**Your instructions**
Look at the entries below and reproduce them exactly.

**Input for this task**

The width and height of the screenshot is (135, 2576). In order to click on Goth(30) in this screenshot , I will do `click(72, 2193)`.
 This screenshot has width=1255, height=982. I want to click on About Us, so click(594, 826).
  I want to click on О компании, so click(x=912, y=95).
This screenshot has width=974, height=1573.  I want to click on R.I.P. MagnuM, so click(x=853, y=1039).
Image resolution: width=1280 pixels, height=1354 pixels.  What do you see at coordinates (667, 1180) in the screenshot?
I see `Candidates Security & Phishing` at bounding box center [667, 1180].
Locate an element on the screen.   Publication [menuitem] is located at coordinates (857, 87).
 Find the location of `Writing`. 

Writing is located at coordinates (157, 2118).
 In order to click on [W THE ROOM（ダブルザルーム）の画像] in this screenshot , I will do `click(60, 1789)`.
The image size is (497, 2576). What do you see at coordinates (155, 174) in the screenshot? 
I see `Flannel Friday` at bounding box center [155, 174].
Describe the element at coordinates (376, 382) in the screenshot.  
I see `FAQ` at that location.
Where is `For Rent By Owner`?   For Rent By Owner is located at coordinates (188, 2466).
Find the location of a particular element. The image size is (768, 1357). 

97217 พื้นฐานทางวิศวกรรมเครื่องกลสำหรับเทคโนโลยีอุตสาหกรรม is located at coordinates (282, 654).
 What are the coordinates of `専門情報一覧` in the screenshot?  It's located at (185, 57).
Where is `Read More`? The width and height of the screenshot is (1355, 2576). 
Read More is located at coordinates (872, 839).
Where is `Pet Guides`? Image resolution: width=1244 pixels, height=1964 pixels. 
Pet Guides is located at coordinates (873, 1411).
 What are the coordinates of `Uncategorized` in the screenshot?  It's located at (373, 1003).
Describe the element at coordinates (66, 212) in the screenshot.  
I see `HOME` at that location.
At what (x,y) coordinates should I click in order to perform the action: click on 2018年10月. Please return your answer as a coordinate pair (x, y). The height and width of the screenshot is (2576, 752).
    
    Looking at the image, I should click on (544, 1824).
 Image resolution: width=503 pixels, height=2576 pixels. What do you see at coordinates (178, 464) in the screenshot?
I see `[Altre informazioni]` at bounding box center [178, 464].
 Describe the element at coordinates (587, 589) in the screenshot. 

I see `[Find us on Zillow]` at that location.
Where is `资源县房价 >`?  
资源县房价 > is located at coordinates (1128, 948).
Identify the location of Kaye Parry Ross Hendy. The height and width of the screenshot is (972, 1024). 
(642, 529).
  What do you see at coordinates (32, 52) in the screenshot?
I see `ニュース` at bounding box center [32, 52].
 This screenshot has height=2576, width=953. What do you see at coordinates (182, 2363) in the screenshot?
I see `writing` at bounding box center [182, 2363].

**Task result**
The width and height of the screenshot is (135, 2576). In order to click on Goth(30) in this screenshot , I will do `click(72, 2193)`.
 This screenshot has width=1255, height=982. I want to click on About Us, so click(594, 826).
  I want to click on О компании, so click(x=912, y=95).
This screenshot has width=974, height=1573.  I want to click on R.I.P. MagnuM, so click(x=853, y=1039).
Image resolution: width=1280 pixels, height=1354 pixels.  What do you see at coordinates (667, 1180) in the screenshot?
I see `Candidates Security & Phishing` at bounding box center [667, 1180].
Locate an element on the screen.   Publication [menuitem] is located at coordinates (857, 87).
 Find the location of `Writing`. 

Writing is located at coordinates (157, 2118).
 In order to click on [W THE ROOM（ダブルザルーム）の画像] in this screenshot , I will do `click(60, 1789)`.
The image size is (497, 2576). What do you see at coordinates (155, 174) in the screenshot? 
I see `Flannel Friday` at bounding box center [155, 174].
Describe the element at coordinates (376, 382) in the screenshot.  
I see `FAQ` at that location.
Where is `For Rent By Owner`?   For Rent By Owner is located at coordinates (188, 2466).
Find the location of a particular element. The image size is (768, 1357). 

97217 พื้นฐานทางวิศวกรรมเครื่องกลสำหรับเทคโนโลยีอุตสาหกรรม is located at coordinates (282, 654).
 What are the coordinates of `専門情報一覧` in the screenshot?  It's located at (185, 57).
Where is `Read More`? The width and height of the screenshot is (1355, 2576). 
Read More is located at coordinates (872, 839).
Where is `Pet Guides`? Image resolution: width=1244 pixels, height=1964 pixels. 
Pet Guides is located at coordinates (873, 1411).
 What are the coordinates of `Uncategorized` in the screenshot?  It's located at (373, 1003).
Describe the element at coordinates (66, 212) in the screenshot.  
I see `HOME` at that location.
At what (x,y) coordinates should I click in order to perform the action: click on 2018年10月. Please return your answer as a coordinate pair (x, y). The height and width of the screenshot is (2576, 752).
    
    Looking at the image, I should click on (544, 1824).
 Image resolution: width=503 pixels, height=2576 pixels. What do you see at coordinates (178, 464) in the screenshot?
I see `[Altre informazioni]` at bounding box center [178, 464].
 Describe the element at coordinates (587, 589) in the screenshot. 

I see `[Find us on Zillow]` at that location.
Where is `资源县房价 >`?  
资源县房价 > is located at coordinates (1128, 948).
Identify the location of Kaye Parry Ross Hendy. The height and width of the screenshot is (972, 1024). 
(642, 529).
  What do you see at coordinates (32, 52) in the screenshot?
I see `ニュース` at bounding box center [32, 52].
 This screenshot has height=2576, width=953. What do you see at coordinates (182, 2363) in the screenshot?
I see `writing` at bounding box center [182, 2363].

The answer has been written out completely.